TO DEBATE OR NOT TO DEBATE

The first and only Broward campus gubernatorial debate, held Wednesday night in the Student Activities Center on the Davie campus, was marred by a single obstacle: there was no debate. In fact, the procession ground to a standstill following each candidate’s opening speech.

Following a 40 minute delay in the proceedings- which were supposed to start at 6 p.m.- debate moderator Greg Lefkin introduced student government presidential candidate Tony Teixeira to a crowd of roughly five students and a handful of house members.

During the Q&A session that followed, Teixeira outlined his plan to allow increased student involvement with SG’s annual budget. “It should only be up to you [students] how the Student Government spends money,” Teixiera said. “We have to work in conjunction with the governor on the Broward campus and conduct surveys to see what students want.”

Teixeira addressed SG’s current Web site after a student complained it wasn’t updated enough. Teixeira advocated a user-friendly redesign which included a comment box where students could pose questions to SG officials and “actually expect a response in return.”

“I don’t see why the SG website can’t be improved within my first month of office,” Teixeira said.

Current Boca governor and SG vice-presidential candidate Rocky Joarder spoke on behalf of presidential candidate Jared Torres, who couldn’t attend after being involved in a minor car accident earlier that afternoon.

Joarder said he planned to bolster Broward campus security next semester by implementing a Nightowls program which teaches individuals basic defense training in case a student is attacked.

Broward student governor incumbent Ruth Rader, an accounting major, was quick to articulate “equity among students” in her opening speech, briefly pushing for an auditing program allowing students to attend courses without receiving academic credit.

Challenger Priscilla Velasquez opened her speech by acknowledging the tension fermenting between students and SG legislation. “I’m aware that the relationship between students and student government is not so good,” Velasquez said.

Although Velasquez pushed strongly for additional ethnicity-based programs and “more access to recreation activities”, she jumped on the defensive after a student asked whether she knew the how much of SG’s budget was allocated to the Broward campus. “I’m an international student and this is my first semester at FAU after transferring from BCC,” Velasquez replied. “I haven’t pampered myself enough to seek out those details.”

Following the opening speeches moderator Lefkin peered to each of the candidates, yet none were willing to volunteer a rebuttal.

“I don’t know what happened, but I tried to get them to speak,” Lefkin recalled after the debate adjourned.

One undergraduate senior was concerned that candidates failed to articulate their issues properly. “[Rader] really didn’t offer any suggestions on how to improve the existing student government,” said Broward student house of representatives member Valerie Pik-fong. “I didn’t hear her position on any of the student issues.

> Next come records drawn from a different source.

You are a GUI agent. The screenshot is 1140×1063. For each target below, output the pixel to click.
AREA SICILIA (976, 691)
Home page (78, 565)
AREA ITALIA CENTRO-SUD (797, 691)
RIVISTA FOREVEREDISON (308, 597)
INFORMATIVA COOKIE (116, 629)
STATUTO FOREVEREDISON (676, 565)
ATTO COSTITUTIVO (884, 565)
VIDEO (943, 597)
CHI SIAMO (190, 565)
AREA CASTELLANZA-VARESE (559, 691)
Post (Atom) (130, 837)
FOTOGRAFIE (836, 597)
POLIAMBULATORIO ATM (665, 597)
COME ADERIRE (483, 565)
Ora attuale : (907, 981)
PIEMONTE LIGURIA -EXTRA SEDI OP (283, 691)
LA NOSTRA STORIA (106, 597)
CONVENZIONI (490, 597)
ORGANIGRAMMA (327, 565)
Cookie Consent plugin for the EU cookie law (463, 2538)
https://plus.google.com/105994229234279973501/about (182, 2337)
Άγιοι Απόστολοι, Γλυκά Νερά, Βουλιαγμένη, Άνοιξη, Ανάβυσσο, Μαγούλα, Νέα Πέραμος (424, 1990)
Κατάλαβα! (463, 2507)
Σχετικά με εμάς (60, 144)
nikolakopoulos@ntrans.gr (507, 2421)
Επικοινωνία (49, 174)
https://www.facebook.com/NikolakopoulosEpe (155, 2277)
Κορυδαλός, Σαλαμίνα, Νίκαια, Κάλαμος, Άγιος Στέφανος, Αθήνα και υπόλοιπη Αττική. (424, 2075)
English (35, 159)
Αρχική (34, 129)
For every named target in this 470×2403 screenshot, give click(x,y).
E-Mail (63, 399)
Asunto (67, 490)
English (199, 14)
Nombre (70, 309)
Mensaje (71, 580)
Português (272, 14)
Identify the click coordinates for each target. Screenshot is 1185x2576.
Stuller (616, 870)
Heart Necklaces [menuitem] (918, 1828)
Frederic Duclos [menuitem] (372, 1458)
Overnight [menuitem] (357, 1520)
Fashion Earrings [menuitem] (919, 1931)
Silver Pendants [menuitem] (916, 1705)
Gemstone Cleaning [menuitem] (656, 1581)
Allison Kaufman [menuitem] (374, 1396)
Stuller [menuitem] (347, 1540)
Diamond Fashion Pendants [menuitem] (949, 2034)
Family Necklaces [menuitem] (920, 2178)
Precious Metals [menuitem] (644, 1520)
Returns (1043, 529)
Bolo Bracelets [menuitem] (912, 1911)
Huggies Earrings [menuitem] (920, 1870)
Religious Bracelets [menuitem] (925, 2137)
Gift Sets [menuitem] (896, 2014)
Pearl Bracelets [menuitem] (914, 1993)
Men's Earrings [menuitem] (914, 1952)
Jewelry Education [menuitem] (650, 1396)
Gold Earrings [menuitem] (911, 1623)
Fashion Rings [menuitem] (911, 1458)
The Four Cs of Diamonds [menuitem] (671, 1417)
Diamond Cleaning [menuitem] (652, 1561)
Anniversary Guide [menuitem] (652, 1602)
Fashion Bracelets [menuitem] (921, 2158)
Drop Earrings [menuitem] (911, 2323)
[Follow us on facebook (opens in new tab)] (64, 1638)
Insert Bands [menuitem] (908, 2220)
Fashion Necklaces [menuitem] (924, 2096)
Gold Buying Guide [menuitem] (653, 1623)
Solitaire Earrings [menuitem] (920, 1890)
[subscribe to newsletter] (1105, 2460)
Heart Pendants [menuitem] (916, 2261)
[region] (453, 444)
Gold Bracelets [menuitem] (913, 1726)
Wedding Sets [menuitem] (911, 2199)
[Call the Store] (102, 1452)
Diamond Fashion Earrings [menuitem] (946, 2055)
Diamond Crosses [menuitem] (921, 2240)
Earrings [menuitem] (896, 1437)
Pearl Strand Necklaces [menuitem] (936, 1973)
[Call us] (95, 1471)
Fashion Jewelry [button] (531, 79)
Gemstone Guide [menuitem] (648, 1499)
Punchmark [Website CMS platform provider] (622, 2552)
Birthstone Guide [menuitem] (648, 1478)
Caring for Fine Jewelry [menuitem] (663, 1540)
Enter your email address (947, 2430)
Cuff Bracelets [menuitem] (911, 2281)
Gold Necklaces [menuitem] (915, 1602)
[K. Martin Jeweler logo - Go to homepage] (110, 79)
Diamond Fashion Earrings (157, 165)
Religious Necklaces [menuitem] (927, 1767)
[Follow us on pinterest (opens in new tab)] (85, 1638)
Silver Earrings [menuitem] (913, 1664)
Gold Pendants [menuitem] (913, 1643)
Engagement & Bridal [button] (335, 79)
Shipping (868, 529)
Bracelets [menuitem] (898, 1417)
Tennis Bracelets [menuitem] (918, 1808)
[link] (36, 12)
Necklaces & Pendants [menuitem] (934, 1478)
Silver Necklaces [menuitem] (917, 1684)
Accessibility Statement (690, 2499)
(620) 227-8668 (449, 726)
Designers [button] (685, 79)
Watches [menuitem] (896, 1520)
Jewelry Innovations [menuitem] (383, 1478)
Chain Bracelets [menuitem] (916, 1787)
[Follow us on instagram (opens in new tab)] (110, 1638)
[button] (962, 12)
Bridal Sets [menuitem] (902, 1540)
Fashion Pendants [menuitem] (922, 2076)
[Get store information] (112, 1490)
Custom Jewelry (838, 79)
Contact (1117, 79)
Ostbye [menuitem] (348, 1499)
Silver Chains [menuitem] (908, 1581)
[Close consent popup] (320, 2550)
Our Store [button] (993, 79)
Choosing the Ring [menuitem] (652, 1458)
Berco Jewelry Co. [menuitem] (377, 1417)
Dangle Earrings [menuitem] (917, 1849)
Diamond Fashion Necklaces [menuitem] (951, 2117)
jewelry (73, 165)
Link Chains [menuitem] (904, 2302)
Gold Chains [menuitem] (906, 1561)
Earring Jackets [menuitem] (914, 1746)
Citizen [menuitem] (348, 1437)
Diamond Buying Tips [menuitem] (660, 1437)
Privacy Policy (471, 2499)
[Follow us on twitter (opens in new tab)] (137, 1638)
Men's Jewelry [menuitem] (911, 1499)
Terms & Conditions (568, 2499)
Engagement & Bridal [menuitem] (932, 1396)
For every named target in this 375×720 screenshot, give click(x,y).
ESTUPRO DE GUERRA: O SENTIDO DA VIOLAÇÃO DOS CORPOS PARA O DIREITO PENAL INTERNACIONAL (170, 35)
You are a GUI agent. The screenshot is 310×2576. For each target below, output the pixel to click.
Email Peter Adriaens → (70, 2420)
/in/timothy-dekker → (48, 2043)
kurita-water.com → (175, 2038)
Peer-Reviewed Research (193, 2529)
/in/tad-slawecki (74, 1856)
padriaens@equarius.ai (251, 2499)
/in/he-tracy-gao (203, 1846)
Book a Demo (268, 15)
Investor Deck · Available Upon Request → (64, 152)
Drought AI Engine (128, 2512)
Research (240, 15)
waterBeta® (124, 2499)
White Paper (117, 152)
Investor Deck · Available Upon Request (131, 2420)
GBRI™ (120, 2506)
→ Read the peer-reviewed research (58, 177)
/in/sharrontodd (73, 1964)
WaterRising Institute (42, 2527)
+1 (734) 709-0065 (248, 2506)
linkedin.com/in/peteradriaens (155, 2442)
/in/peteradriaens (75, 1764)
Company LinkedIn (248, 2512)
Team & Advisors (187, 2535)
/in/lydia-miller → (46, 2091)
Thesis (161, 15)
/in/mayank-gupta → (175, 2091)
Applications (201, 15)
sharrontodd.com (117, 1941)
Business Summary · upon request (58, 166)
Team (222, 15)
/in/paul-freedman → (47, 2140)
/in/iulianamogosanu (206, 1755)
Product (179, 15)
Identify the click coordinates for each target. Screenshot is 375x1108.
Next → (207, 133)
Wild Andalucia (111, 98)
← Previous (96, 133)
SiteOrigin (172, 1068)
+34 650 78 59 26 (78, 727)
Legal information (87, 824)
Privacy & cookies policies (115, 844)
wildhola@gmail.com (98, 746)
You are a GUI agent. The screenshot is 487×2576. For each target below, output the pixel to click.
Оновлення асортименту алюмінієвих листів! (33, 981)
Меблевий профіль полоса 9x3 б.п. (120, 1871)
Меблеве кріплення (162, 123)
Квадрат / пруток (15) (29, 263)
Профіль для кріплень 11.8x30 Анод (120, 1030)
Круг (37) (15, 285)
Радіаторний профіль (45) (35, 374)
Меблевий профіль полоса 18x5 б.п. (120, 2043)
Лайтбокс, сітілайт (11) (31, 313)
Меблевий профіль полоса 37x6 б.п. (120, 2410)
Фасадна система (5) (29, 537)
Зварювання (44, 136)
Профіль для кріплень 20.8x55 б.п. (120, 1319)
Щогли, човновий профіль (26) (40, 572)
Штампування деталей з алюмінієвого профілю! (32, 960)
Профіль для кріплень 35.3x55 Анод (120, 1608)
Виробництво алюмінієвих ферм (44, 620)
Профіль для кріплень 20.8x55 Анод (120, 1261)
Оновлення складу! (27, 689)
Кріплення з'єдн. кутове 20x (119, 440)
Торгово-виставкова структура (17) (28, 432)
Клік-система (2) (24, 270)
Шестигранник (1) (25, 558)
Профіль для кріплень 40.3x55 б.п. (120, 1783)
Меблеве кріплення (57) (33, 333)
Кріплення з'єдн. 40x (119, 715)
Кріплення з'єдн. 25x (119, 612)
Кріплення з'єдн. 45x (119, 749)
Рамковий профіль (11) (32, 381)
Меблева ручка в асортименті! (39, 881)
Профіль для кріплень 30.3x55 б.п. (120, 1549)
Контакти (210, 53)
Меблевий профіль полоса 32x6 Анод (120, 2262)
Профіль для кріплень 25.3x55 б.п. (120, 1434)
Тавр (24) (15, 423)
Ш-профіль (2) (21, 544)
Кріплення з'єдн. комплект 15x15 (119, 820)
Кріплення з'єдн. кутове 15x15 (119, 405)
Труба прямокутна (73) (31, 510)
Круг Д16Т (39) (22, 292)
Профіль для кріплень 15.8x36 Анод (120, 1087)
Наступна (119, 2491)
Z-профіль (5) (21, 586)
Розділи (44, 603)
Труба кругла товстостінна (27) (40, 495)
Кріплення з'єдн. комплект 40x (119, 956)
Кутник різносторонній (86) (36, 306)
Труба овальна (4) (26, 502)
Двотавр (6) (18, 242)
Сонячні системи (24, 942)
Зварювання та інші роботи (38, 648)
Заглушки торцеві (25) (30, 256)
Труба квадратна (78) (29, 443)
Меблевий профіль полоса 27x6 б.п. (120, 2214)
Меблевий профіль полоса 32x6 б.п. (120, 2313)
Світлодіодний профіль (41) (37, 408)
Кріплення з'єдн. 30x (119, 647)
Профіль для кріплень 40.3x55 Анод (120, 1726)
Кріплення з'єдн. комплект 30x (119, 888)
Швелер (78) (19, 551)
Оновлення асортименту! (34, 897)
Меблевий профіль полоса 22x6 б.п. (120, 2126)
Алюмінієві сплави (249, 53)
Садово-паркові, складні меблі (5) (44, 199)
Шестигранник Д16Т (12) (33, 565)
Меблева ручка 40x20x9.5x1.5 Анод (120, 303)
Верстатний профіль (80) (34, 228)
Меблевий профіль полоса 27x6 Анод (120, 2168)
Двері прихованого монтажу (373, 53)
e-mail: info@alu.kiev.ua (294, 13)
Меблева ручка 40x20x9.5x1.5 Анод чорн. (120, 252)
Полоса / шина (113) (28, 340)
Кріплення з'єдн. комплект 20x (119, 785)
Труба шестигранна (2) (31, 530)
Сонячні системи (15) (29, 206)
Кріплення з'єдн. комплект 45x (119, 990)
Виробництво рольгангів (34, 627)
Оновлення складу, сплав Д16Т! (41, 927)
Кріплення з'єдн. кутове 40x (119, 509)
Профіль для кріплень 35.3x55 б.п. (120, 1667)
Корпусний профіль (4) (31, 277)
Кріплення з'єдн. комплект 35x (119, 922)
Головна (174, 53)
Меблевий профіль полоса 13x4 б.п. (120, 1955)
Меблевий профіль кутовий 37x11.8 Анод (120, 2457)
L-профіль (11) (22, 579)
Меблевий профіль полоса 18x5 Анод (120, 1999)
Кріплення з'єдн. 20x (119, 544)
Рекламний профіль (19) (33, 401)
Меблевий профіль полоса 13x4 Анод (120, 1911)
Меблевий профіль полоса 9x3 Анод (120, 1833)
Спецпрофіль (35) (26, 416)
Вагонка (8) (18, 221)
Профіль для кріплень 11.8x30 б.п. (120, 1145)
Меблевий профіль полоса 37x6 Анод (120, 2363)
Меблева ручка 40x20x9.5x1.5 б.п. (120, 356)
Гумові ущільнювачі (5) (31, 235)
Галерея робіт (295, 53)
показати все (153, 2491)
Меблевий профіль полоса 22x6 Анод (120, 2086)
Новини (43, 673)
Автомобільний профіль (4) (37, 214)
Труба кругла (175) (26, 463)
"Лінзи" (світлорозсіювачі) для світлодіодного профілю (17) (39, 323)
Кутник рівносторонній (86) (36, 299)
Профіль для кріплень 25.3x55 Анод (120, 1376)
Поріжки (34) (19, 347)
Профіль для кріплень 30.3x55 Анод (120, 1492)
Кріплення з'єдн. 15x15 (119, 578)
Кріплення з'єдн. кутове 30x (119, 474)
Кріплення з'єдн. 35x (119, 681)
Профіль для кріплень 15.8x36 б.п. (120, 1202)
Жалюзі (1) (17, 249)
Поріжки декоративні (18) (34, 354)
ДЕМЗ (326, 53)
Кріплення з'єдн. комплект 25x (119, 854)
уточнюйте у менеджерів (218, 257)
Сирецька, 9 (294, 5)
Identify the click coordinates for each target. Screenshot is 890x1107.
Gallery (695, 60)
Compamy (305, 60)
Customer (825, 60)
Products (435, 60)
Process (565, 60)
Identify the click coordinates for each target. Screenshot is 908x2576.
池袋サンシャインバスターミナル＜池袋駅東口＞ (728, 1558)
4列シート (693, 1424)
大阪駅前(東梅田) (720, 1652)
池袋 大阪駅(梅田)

I only heard Ruth outline her extensive background experience.”

In a subsequent interview, Rader commented on her opponent. “I think [Velasquez] is too inexperienced to be in Student Government right now,” Rader said. “She will, in another year’s time, be able to serve the students better.”

Rader also reiterated her hands-on involvement with measuring student opinion. “Student’s voices should be heard,” Rader said. “When I encounter a stranger in an elevator, I stop and tell them I’m the governor, and ask them how this campus should be improved.”

During another interview, Velasquez echoed her opponent’s attitude. “If elected, I’ll go to the Volunteer Services Center, find volunteers, and have them disperse surveys to students during class, and poll their opinions.”

Velasquez also addressed concerns over the cost of textbooks saying, “Book costs are so high, and the availability of texts in the Book Loan Program on the Davie campus is scarce. We’re planning to purchase books for the Program, so students can borrow them instead of paying.”

When asked how she intended to buy the textbooks, she said she didn’t know which SG funds were available to her.

“[Velasquez’s] goal was too vague,” Pik-fong said regarding her speech. “She wasn’t able to articulate how she would achieve her tentative plans next semester.”

Voting for the Student Government general election begins Tuesday, March 27 and concludes Wednesday, March 28.